Three out of
Five stars
Running time:
108 mins
If you can get past its rather unpleasant, reactionary message, this is a slickly made, trashily entertaining and ridiculously implausible thriller that's more fun than it has any right to be.What's it all about?Directed by F. Gary Gray, Law Abiding Citizen stars Gerard Butler as Clyde, whose idyllic life is brutally shattered when two thugs rape and murder his wife and daughter. When his lawyer, Nick (Jamie Foxx), accepts a plea bargain that lets one of the killers walk free after three years, Clyde swears revenge on both the killers and the entire legal system.
Ten years later, one of the killers fries in a nasty electric chair accident and Clyde is arrested for the brutal torture and murder of the other one (Christian Stolte), having been found, naked, at the scene of the crime. And when the various lawyers and judges involved in the original case start getting blown up, Nick has to figure out how Clyde is orchestrating it all from behind bars before it's too late.
The GoodF. Gary Gray keeps the action ticking along at a decent pace, with an explosion-based death every few minutes or so, just to keep you on your toes. The plot is patently ridiculous (the big reveal is mind-bogglingly stupid) but, to the credit of everyone involved, it's played admirably straight-faced throughout and it's a lot more fun than it ought to be as a result.

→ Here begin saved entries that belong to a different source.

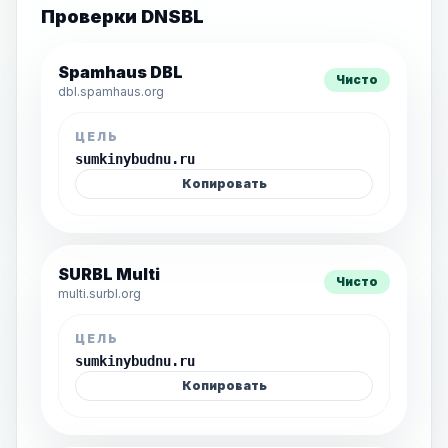
Проверки DNSBL
Spamhaus DBL
Чисто
dbl.spamhaus.org
ЦЕЛЬ
sumkinybudnu.ru
Копировать
SURBL Multi
Чисто
multi.surbl.org
ЦЕЛЬ
sumkinybudnu.ru
Копировать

Butler's not exactly the righteously raging, charismatic charmer the script thinks he is, but he's clearly enjoying himself and that works well enough – there's also something perversely enjoyable about Butler employing his twinkly-eyed romcom schtick while playing a psychopath. Similarly, Foxx is intriguingly cast, because he doesn't seem all that bothered and you wonder how many more of his friends will have to die before he gets upset.
The BadAside from its sheer ludicrousness, the film's biggest problem is its reactionary, rather fascistic assumption that brutal violence solves everything and its even more worrying conviction that the audience will be at least partly on Clyde's side.
Worth seeing?Dodgy politics aside, Law Abiding Citizen is a slickly made, trashily entertaining thriller that builds to a suitably explosive climax. If only all Gerard Butler films could end this way.